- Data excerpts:
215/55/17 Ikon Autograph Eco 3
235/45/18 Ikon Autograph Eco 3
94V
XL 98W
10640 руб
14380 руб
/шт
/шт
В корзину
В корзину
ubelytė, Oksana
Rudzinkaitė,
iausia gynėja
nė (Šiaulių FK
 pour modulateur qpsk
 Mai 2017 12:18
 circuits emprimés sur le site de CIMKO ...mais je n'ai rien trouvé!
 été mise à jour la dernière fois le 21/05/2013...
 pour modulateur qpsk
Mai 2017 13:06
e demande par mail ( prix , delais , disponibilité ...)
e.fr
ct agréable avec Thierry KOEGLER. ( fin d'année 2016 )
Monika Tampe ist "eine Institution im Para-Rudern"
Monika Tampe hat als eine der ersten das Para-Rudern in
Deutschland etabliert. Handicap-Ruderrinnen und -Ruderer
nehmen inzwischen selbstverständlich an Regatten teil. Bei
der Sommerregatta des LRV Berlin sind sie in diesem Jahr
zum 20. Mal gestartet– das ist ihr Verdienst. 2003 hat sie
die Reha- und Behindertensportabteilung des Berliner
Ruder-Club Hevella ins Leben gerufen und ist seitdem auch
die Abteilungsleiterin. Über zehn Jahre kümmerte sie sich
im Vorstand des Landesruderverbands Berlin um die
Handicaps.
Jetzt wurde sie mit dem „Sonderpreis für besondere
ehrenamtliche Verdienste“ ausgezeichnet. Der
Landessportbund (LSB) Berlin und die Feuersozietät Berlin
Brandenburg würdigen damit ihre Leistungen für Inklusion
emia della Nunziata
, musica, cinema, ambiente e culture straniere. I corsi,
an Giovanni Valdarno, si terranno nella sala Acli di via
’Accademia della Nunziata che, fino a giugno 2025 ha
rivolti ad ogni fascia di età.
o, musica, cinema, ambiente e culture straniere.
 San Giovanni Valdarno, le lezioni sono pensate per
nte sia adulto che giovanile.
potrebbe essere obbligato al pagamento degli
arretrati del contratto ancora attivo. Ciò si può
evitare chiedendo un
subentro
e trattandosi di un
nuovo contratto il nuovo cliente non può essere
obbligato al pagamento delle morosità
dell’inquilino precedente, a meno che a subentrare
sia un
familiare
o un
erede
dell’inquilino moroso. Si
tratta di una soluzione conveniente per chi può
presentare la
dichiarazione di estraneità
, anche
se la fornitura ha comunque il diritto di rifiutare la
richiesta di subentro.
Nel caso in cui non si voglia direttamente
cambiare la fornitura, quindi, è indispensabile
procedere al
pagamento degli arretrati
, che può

- What you should do: Scan the entries for the string "Autograph" and report only how many lines contain it.

- Solution to the exercise: 2